Tony Mokbel — one of the key figures in Melbourne’s years-long gangland war — was handed a 30-year prison sentence in 2012 after pleading guilty to masterminding an elaborate drug syndicate.
Violence linked to his group, known as “The Company”, claimed dozens of lives and was later immortalised in the hugely popular Australian TV series “Underbelly”.
But it was later revealed that Mokbel’s high-profile lawyer at the time, Nicola Gobbo, was feeding information to police while supposedly defending her clients.
Mokbel spent about 18 years behind bars but was released on bail this year after a court ruled he had a strong chance of overturning the criminal convictions.
His appeal hinged on the fact he would not have pleaded guilty if he had been aware of Gobbo’s double life, his legal team told Victoria’s Court of Appeal this year.

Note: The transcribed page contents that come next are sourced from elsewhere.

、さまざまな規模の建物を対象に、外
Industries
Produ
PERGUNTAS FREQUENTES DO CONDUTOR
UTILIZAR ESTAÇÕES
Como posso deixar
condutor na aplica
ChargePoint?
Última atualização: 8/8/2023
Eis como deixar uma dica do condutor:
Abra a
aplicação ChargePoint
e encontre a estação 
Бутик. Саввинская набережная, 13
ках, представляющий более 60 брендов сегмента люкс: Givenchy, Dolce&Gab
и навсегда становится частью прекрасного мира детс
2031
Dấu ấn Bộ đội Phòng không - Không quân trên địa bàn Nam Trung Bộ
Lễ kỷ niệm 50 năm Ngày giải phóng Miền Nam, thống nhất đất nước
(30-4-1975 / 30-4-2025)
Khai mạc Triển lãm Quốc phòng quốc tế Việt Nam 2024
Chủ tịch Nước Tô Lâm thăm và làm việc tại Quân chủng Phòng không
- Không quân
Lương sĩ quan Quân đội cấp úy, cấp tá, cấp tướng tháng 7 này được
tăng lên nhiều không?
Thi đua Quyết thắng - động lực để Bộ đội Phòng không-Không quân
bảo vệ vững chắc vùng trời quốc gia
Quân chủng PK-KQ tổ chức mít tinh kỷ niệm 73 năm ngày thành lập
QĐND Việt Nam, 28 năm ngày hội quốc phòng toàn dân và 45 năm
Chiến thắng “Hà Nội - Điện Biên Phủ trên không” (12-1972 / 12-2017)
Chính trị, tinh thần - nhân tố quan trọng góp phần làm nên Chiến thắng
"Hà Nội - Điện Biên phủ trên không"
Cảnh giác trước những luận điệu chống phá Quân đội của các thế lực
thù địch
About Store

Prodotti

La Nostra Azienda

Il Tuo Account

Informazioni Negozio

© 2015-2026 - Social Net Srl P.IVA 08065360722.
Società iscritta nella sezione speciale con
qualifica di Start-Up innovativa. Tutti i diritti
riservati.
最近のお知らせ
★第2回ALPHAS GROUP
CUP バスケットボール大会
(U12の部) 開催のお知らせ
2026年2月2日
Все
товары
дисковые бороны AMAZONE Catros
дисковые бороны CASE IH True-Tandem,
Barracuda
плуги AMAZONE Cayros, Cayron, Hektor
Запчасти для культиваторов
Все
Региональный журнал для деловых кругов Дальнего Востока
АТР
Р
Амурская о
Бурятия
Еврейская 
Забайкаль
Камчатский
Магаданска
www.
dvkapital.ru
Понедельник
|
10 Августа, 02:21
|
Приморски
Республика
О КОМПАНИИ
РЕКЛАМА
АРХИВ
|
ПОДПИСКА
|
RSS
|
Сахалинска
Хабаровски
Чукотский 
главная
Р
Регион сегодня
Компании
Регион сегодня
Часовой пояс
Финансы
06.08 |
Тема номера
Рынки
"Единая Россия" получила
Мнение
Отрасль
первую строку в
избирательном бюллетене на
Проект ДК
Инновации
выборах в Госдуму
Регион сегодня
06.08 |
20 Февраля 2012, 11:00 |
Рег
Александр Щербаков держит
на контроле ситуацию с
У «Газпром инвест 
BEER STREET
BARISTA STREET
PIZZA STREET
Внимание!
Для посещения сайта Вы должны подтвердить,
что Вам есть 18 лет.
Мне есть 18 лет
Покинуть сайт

The court acquitted Mokbel of one charge on Friday, ordering a retrial for another and dismissed his appeal relating to a third charge.
Mokbel, who did not comment as he left court, remains on bail before the case returns to court later this year.

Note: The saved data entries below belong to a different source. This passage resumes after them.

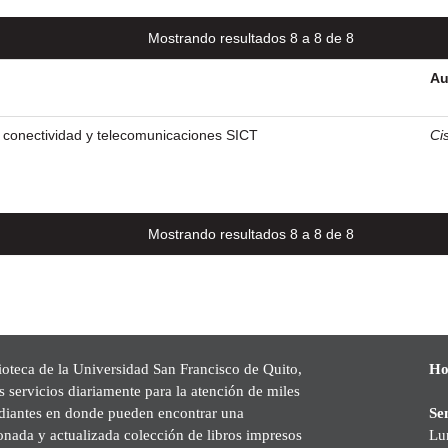
Mostrando resultados 8 a 8 de 8
Au
e conectividad y telecomunicaciones SICT
Ci
Mostrando resultados 8 a 8 de 8
ioteca de la Universidad San Francisco de Quito,
Ho
s servicios diariamente para la atención de miles
udiantes en donde pueden encontrar una
Se
onada y actualizada colección de libros impresos
Lu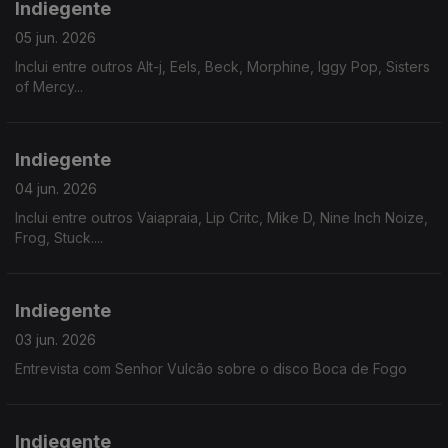
Indiegente
05 jun. 2026
Inclui entre outros Alt-j, Eels, Beck, Morphine, Iggy Pop, Sisters
of Mercy...
Indiegente
04 jun. 2026
Inclui entre outros Vaiapraia, Lip Critc, Mike D, Nine Inch Noize,
Frog, Stuck....
Indiegente
03 jun. 2026
Entrevista com Senhor Vulcão sobre o disco Boca de Fogo
Indiegente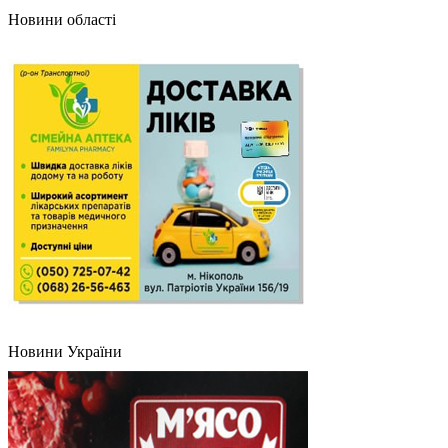
Новини області
Новини України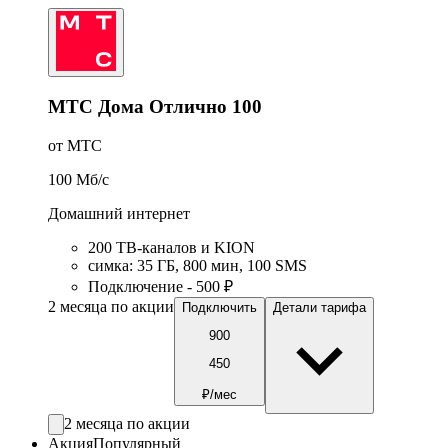
МТС Дома Отлично 100
от МТС
100
Мб/c
Домашний интернет
200 ТВ-каналов и KION
симка
:
35
ГБ
,
800
мин
,
100
SMS
Подключение - 500 ₽
2 месяца по акции
Подключить
Детали тарифа
900
450
₽/мес
2 месяца по акции
Акция
Популярный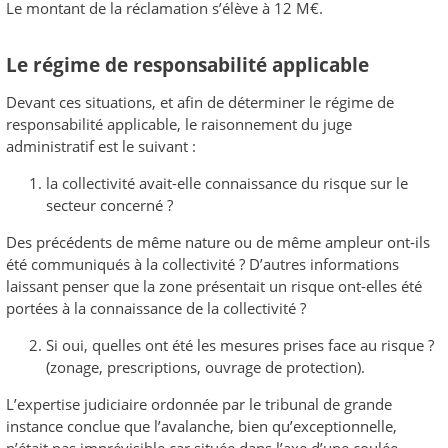
Le montant de la réclamation s’élève à 12 M€.
Le régime de responsabilité applicable
Devant ces situations, et afin de déterminer le régime de
responsabilité applicable, le raisonnement du juge
administratif est le suivant :
la collectivité avait-elle connaissance du risque sur le
secteur concerné ?
Des précédents de même nature ou de même ampleur ont-ils
été communiqués à la collectivité ? D’autres informations
laissant penser que la zone présentait un risque ont-elles été
portées à la connaissance de la collectivité ?
Si oui, quelles ont été les mesures prises face au risque ?
(zonage, prescriptions, ouvrage de protection).
L’expertise judiciaire ordonnée par le tribunal de grande
instance conclue que l’avalanche, bien qu’exceptionnelle,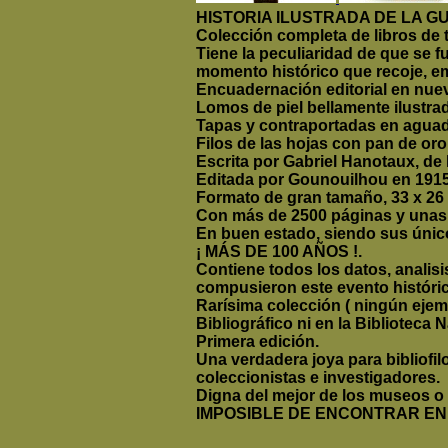
HISTORIA ILUSTRADA DE LA G
Colección completa de libros de t
Tiene la peculiaridad de que se 
momento histórico que recoje, e
Encuadernación editorial en nue
Lomos de piel bellamente ilustra
Tapas y contraportadas en agua
Filos de las hojas con pan de oro
Escrita por Gabriel Hanotaux, de
Editada por Gounouilhou en 1915
Formato de gran tamaño, 33 x 26
Con más de 2500 páginas y unas 
En buen estado, siendo sus únic
¡ MÁS DE 100 AÑOS !.
Contiene todos los datos, analisi
compusieron este evento históri
Rarísima colección ( ningún ejem
Bibliográfico ni en la Biblioteca N
Primera edición.
Una verdadera joya para bibliofilo
coleccionistas e investigadores.
Digna del mejor de los museos o 
IMPOSIBLE DE ENCONTRAR E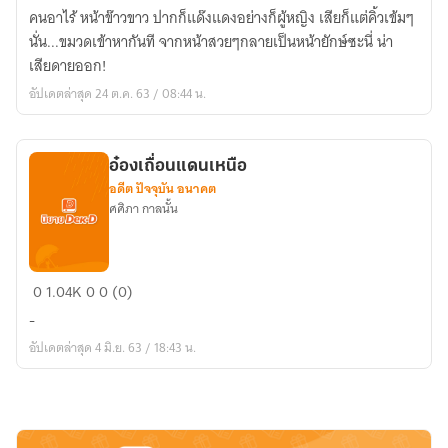
ปลาย
คนอาไร้ หน้าข๊าวขาว ปากก็แด๊งแดงอย่างก็ผู้หญิง เสียก็แต่คิ้วเข้มๆ
ฝั่ง
นั่น...ขมวดเข้าหากันที จากหน้าสวยๆกลายเป็นหน้ายักษ์ซะนี่ น่า
ฟ้า
เสียดายออก!
อัปเดตล่าสุด 24 ต.ค. 63 / 08:44 น.
อ๋องเถื่อนแดนเหนือ
อดีต ปัจจุบัน อนาคต
ศศิภา กาลนั้น
อ๋อง
0
1.04K
0
0 (0)
เถื่อน
-
แดน
อัปเดตล่าสุด 4 มิ.ย. 63 / 18:43 น.
เหนือ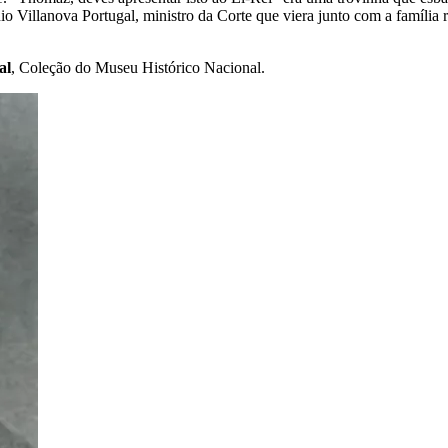
 Villanova Portugal, ministro da Corte que viera junto com a família
al
,
Coleção do Museu Histórico Nacional.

The court ruling is just the latest in what could be many more — prosecutors informed 22 people that they could have grounds to appeal in 2019.

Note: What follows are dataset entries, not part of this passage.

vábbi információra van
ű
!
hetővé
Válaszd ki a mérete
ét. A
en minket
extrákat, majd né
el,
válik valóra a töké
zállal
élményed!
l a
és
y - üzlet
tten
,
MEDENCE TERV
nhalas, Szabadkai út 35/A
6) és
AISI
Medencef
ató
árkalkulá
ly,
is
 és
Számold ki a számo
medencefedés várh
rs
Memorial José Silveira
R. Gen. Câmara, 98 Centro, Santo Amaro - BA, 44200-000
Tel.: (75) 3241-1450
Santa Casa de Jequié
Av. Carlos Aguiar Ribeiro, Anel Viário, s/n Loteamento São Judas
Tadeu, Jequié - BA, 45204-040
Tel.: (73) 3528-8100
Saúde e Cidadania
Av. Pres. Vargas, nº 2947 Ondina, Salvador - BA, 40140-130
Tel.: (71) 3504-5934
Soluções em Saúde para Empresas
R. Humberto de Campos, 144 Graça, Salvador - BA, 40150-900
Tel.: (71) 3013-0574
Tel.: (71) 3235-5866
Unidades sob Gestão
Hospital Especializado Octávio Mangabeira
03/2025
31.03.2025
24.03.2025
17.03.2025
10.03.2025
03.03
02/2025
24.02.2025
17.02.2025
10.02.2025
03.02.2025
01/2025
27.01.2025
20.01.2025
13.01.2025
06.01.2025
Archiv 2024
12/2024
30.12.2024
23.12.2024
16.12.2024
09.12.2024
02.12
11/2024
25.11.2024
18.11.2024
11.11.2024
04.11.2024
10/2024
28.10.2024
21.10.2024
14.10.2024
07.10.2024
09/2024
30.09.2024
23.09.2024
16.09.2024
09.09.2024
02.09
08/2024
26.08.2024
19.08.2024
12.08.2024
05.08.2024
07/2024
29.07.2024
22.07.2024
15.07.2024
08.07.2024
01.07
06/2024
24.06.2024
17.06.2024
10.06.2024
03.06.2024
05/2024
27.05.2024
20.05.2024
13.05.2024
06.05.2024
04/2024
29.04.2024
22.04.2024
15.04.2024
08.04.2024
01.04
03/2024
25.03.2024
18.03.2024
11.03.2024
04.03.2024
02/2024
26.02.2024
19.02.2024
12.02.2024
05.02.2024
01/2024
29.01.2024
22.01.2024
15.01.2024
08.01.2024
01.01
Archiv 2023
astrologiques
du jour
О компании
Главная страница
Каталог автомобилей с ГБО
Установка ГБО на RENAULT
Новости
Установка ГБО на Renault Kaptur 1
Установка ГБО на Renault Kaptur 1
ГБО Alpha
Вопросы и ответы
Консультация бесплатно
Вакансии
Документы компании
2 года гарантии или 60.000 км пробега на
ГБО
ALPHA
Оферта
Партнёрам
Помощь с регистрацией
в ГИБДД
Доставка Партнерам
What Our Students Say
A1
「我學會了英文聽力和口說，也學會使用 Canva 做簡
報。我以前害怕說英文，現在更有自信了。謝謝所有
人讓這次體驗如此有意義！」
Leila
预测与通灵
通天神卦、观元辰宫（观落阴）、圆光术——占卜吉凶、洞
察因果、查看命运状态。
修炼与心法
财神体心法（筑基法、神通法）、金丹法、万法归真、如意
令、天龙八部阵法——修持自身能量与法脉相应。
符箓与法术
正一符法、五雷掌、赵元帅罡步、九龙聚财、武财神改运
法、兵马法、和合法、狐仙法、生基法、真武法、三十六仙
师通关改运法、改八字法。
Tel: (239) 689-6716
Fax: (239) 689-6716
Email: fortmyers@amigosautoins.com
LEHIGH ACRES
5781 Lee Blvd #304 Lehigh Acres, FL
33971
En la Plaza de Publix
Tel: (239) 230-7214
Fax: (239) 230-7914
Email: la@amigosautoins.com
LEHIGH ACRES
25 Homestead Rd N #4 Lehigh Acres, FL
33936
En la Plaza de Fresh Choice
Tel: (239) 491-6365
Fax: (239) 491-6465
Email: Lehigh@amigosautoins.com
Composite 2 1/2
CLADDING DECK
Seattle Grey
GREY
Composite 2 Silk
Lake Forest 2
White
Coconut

That same year, Faruk Orman walked free after he was jailed 12 years ago for a gangland murder — he had always proclaimed his innocence.
During his time in prison Mokbel was brutally attacked, with one man stabbing him “up to seven times” and another kicking him in the head, court documents show.
He was left with displaced brain tissue, a fractured skull, a broken jaw and a pneumothorax of his right lung.
The incident related to a newspaper article claiming Mokbel was a feared “top enforcer” and had “disrupted an extortion racket within the jail run by a group of prisoners of Pacific Islander descent”, court documents show.
Mokbel told prison staff he held no concerns for his safety the day before the attack.
– Double life –
Gobbo — also referred to as Lawyer X and Informer 3838 — claims that over 300 people were arrested and charged based on the information she provided, according to a June 2015 letter that was made public in December.
A Royal Commission of inquiry in 2020 found Gobbo’s double life during a period of intense gang bloodletting in Australia’s second-biggest city were “fundamental and appalling breaches” of her obligations as counsel to her clients.
Gobbo was a key police source during the critical years of gangland prosecutions between 2005 and 2009, but was also registered as an informant as far back as 1999 — two years before she was admitted to practice law.
She was recruited as a police informer after being charged with drug offences in 1993.
No conviction was recorded on condition that she did not reoffend, according to a police informant registration document filed with the Royal Commission.
Victorian police spent five years and millions of dollars fighting in the courts to keep Gobbo’s identity a secret, maintaining that she could be murdered if it came to light.
Gobbo told a court in 2024 she had been living in hiding for years since her double life had been revealed.
“I’m tired and I’m broken,” she said. “I’ve just had enough.”